▸ **SOURCE DATA**

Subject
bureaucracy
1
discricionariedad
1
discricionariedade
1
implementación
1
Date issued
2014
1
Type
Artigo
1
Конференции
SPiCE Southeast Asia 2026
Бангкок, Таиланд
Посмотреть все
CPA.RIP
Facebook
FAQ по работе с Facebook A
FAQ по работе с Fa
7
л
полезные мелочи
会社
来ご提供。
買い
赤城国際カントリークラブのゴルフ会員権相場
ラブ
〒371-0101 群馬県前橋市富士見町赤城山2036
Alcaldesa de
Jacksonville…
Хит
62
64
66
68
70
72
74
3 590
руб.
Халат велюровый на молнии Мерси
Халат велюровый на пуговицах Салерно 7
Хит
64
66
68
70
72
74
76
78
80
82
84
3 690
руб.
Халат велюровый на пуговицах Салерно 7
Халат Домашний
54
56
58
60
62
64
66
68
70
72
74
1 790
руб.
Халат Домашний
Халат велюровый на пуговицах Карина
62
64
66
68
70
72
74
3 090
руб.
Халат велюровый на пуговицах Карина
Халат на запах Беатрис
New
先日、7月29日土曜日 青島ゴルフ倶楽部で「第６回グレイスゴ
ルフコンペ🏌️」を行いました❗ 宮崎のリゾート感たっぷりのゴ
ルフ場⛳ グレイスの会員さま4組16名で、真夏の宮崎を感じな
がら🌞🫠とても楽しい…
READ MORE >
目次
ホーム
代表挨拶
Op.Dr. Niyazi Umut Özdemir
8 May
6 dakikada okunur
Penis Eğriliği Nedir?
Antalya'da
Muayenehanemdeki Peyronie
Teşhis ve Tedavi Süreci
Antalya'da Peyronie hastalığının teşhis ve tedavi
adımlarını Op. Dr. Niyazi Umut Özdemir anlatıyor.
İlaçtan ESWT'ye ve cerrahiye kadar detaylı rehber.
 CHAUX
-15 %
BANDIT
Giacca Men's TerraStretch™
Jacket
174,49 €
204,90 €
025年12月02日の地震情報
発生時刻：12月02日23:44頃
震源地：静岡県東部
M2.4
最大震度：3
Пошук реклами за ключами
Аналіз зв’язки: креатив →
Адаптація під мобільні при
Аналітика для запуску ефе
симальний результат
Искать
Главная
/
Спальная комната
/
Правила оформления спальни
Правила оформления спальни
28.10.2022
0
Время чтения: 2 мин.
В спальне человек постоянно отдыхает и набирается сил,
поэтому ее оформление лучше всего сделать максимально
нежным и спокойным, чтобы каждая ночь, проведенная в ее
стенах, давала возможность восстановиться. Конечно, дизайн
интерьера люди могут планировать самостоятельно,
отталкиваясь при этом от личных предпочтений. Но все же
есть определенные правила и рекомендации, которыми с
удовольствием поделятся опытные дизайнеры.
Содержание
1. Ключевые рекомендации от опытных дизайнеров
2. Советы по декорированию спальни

▸ **TASK DIRECTIONS**
Beginning at the line that holds "интерьера люди могут", copy every line through the end of the entries exactly as given, and only those lines.

▸ **SOLUTION**
интерьера люди могут планировать самостоятельно,
отталкиваясь при этом от личных предпочтений. Но все же
есть определенные правила и рекомендации, которыми с
удовольствием поделятся опытные дизайнеры.
Содержание
1. Ключевые рекомендации от опытных дизайнеров
2. Советы по декорированию спальни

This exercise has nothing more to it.